***** DATA UNDER STUDY *****

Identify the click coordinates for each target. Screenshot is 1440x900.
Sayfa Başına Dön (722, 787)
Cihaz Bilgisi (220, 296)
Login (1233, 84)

*****
***** DATA UNDER STUDY *****

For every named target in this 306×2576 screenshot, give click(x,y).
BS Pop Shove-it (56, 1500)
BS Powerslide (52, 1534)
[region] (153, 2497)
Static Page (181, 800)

*****

WORK REQUEST => From the entries above, extract only the lines running from the one containing "Identify the click" through the one containing "Login (1233, 84)", inclusive.

SOLUTION TO THIS TASK =>
Identify the click coordinates for each target. Screenshot is 1440x900.
Sayfa Başına Dön (722, 787)
Cihaz Bilgisi (220, 296)
Login (1233, 84)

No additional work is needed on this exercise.